Witaj Stateczku….. leszczyna już pyli, moze to nie zima zmusza Cię do płaczu ?:)))))
Płynem to!! Płynem!!!!:)))
wysokoprocentowym :)))))))
I w dużej, uderzeniowej dawce!:)))
:)))) całkiem spokojnie wypiję drugą kawę i pójdę do swoich coraz mniej lubianych zajęć……. kolejne posiedzenie… aaaauuu:))))))

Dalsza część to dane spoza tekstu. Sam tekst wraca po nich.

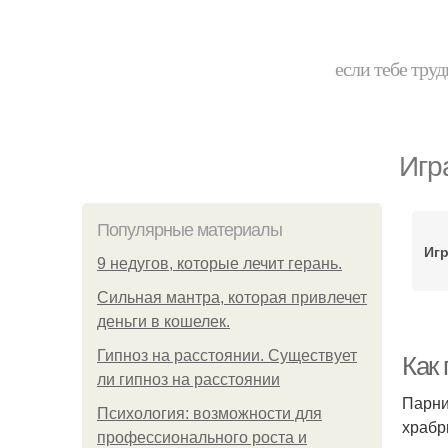
если тебе труд
Игр
Популярные материалы
Игр
9 недугов, которые лечит герань.
Сильная мантра, которая привлечет
деньги в кошелек.
Гипноз на расстоянии. Существует
Как
ли гипноз на расстоянии
Парни
Психология: возможности для
храбр
профессионального роста и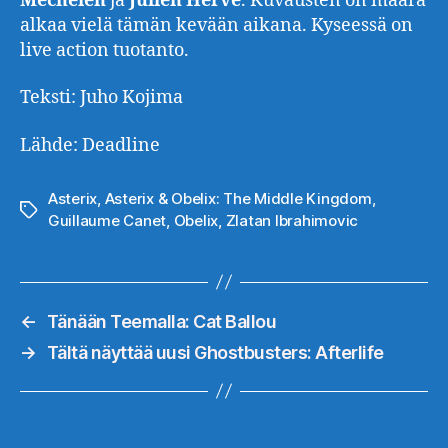
Mechelen
ja
Julien
Hervé
. Kuvausten on määrä
alkaa vielä tämän kevään aikana. Kyseessä on
live action tuotanto.
Teksti: Juho Kojima
Lähde: Deadline
Asterix
,
Asterix & Obelix: The Middle Kingdom
,
Avainsanat
Guillaume Canet
,
Obelix
,
Zlatan Ibrahimovic
←
Tänään Teemalla: Cat Ballou
→
Tältä näyttää uusi Ghostbusters: Afterlife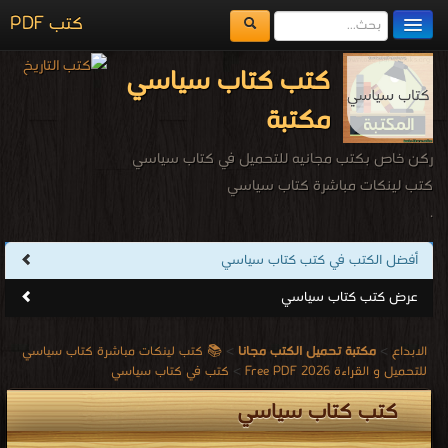
كتب PDF
مكتبة الكتب
كتب كتاب سياسي
المكتبات
مكتبة
يُقرأ حالياً
ركن خاص بكتب مجانيه للتحميل في كتاب سياسي
الفهرس
كتب لينكات مباشرة كتاب سياسي
.
اضف كتاب
أفضل الكتب في كتب كتاب سياسي
عرض كتب كتاب سياسي
الابداع
>
مكتبة تحميل الكتب مجانا
>
📚 كتب لينكات مباشرة كتاب سياسي
للتحميل و القراءة 2026 Free PDF
>
كتب في كتاب سياسي
كتب كتاب سياسي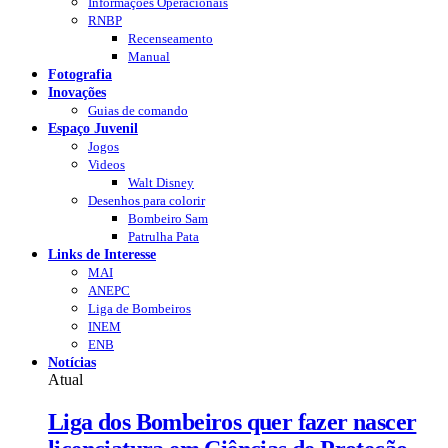
Informações Operacionais
RNBP
Recenseamento
Manual
Fotografia
Inovações
Guias de comando
Espaço Juvenil
Jogos
Videos
Walt Disney
Desenhos para colorir
Bombeiro Sam
Patrulha Pata
Links de Interesse
MAI
ANEPC
Liga de Bombeiros
INEM
ENB
Notícias
Atual
Liga dos Bombeiros quer fazer nascer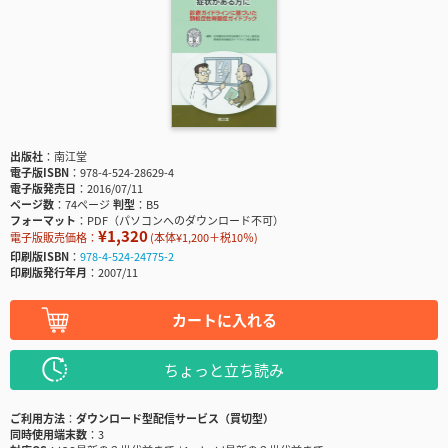
出版社
南江堂
電子版ISBN
978-4-524-28629-4
電子版発売日
2016/07/11
ページ数
74ページ
判型
B5
フォーマット
PDF（パソコンへのダウンロード不可）
¥1,320
電子版販売価格：
(本体¥1,200＋税10％)
印刷版ISBN
978-4-524-24775-2
印刷版発行年月
2007/11
カートに入れる
ちょっと立ち読み
ご利用方法
ダウンロード型配信サービス（買切型）
同時使用端末数
3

Senatorze….. co to jest ” wołoduch “? zdaje się, że widziałam to słowo u Chmielewskiej, ale wolałabym dokładną definicję :))))))
.. duch woła albo jak kto woli: duch wołu:)))) Nieee??? Mnie pasuje:)))))
A z Chmielewskiej: “Ksiądz nie wołoduch, sam całego jajka nie zji, jak zostanie to wam dam”!:)) “Boczne drogi”:))))
i…… dalej domyslnie, co kto sobie przyjmie za wołoducha :))))))
Zgodnie z moją mazowicko-podlaską wiedzą wołoduch to jest żarłoczny głodomór. Tak bym go zdefiniował.
To jakiś mój bliski kuzyn:)))
dziękuję Stan….. :)))) to mnie przekonuje :))))
:)))) ja znam galicyjskie :” księże oczy, popie gardło, co zobaczy, to by żarło “:))))))))
Właśnie powstało nowe forum pisarskie http://www.enatia.iforums.pl Jeśli lubisz pisać i rozmawiać o literaturze z poczuciem humoru, zarejestruj się na naszym forum i stań się jego współtwórcą
Zaglądniemy:)))
Oglądacie skoki?? Będzie złoto dla Adasia…:)))) Ja to wiem… Jeszcze parę minut :)))))
Brąz też jest niezłym krążkiem??:(
Hihihihihihihi!!:))))))))))))))))))))))))))))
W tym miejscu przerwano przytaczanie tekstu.